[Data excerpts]

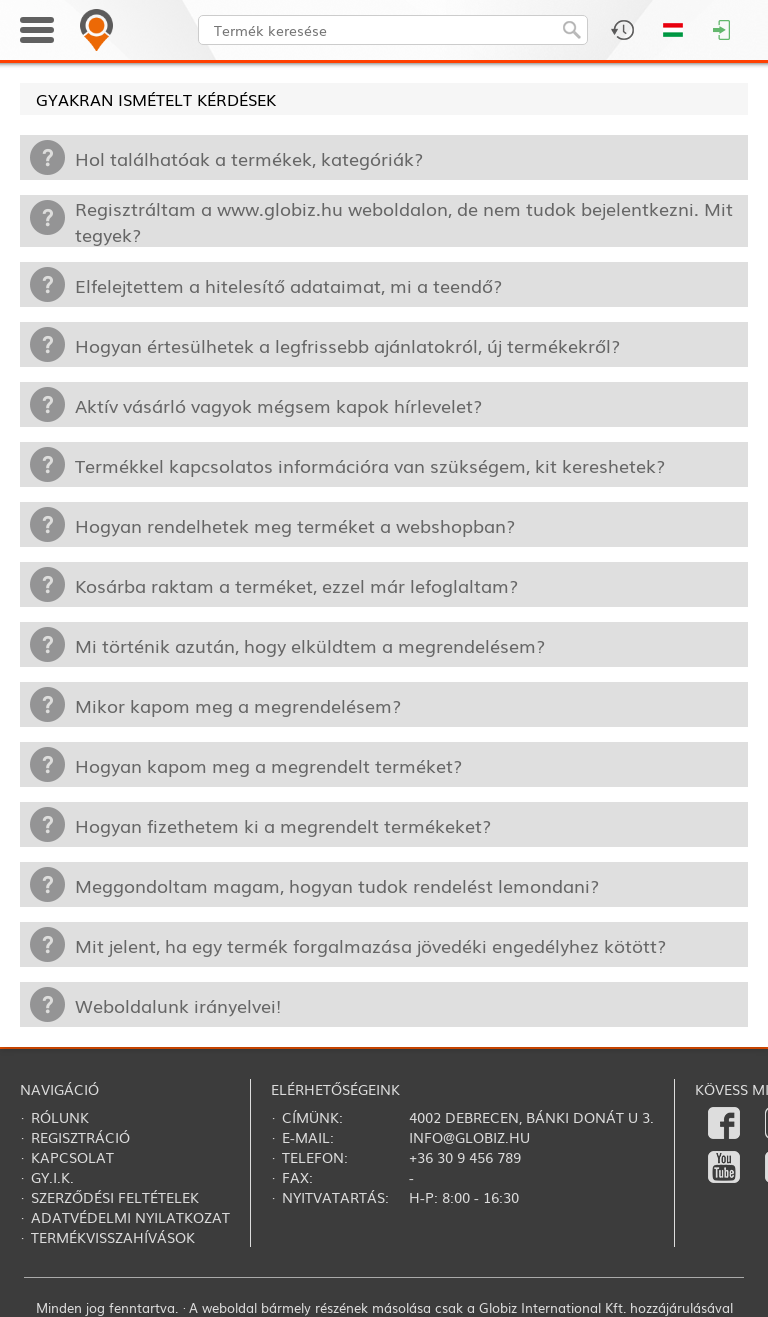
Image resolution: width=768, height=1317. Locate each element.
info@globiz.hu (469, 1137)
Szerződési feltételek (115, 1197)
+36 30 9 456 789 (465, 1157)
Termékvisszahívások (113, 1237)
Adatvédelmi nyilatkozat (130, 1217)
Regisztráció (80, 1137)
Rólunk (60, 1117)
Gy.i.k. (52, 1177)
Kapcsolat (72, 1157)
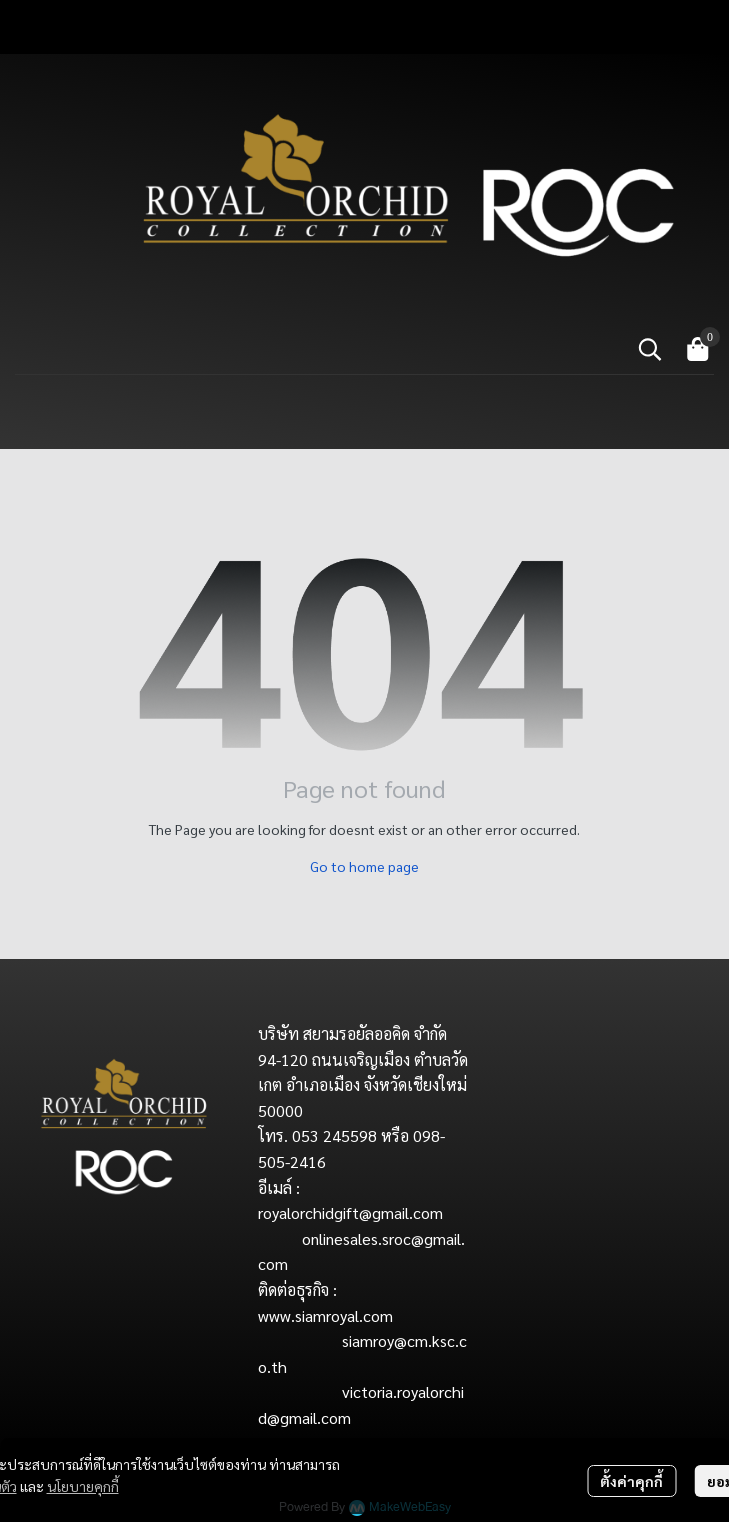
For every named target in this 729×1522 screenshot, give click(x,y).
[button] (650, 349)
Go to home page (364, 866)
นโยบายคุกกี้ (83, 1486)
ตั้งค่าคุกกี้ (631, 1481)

### YOUR OBJECTIVE:
Output the line that contains "Regisztráció (80, 1137)" and every line after it to the end of the records, word for word, leaving out the pictures.

### RESULT OF THIS EXERCISE:
Regisztráció (80, 1137)
Rólunk (60, 1117)
Gy.i.k. (52, 1177)
Kapcsolat (72, 1157)
For every named target in this 729×1522 screenshot, give click(x,y).
[button] (650, 349)
Go to home page (364, 866)
นโยบายคุกกี้ (83, 1486)
ตั้งค่าคุกกี้ (631, 1481)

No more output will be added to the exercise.